## Task statement:
Only one span is wanted from the lines below: from the one with "foods that may exacerbate both eczema" up to and including the one with "About db books". Copy it exactly, without images.

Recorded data
* * * *
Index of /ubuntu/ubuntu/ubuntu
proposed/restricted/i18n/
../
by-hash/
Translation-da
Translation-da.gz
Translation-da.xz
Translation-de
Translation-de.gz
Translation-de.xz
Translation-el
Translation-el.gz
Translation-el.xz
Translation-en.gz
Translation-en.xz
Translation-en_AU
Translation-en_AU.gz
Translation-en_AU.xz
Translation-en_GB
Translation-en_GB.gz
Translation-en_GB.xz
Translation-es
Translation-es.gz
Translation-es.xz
* * * *
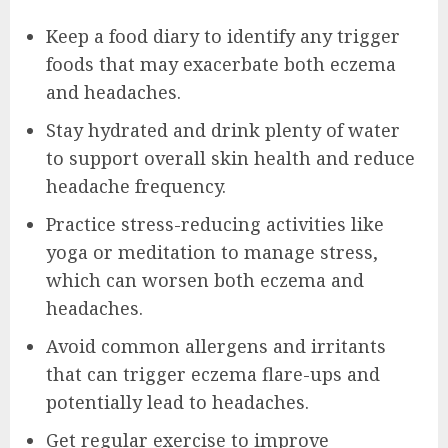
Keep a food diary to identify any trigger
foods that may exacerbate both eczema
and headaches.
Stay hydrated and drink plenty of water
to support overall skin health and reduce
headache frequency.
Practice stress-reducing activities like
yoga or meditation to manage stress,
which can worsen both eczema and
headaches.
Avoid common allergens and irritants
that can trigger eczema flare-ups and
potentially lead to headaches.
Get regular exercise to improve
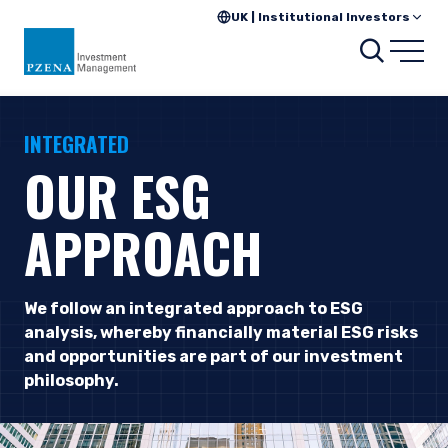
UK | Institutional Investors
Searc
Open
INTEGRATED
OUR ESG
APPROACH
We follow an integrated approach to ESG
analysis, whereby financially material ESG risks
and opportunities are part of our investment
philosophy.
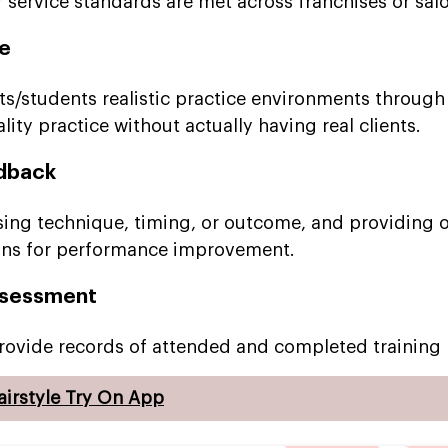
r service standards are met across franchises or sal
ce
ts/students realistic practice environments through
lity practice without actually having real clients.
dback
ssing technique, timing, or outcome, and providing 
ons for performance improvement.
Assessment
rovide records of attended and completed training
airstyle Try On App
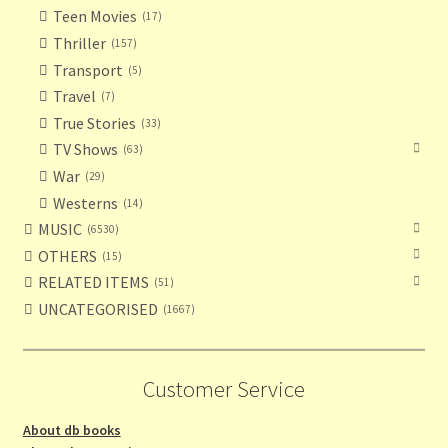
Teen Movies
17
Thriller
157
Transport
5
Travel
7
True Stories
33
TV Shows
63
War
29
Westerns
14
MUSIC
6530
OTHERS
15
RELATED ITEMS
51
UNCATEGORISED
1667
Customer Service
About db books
* * * *
## Output of the task:
foods that may exacerbate both eczema
and headaches.
Stay hydrated and drink plenty of water
to support overall skin health and reduce
headache frequency.
Practice stress-reducing activities like
yoga or meditation to manage stress,
which can worsen both eczema and
headaches.
Avoid common allergens and irritants
that can trigger eczema flare-ups and
potentially lead to headaches.
Get regular exercise to improve
UK | Institutional Investors
Searc
Open
INTEGRATED
OUR ESG
APPROACH
We follow an integrated approach to ESG
analysis, whereby financially material ESG risks
and opportunities are part of our investment
philosophy.
r service standards are met across franchises or sal
ce
ts/students realistic practice environments through
lity practice without actually having real clients.
dback
ssing technique, timing, or outcome, and providing 
ons for performance improvement.
Assessment
rovide records of attended and completed training
airstyle Try On App
Teen Movies
17
Thriller
157
Transport
5
Travel
7
True Stories
33
TV Shows
63
War
29
Westerns
14
MUSIC
6530
OTHERS
15
RELATED ITEMS
51
UNCATEGORISED
1667
Customer Service
About db books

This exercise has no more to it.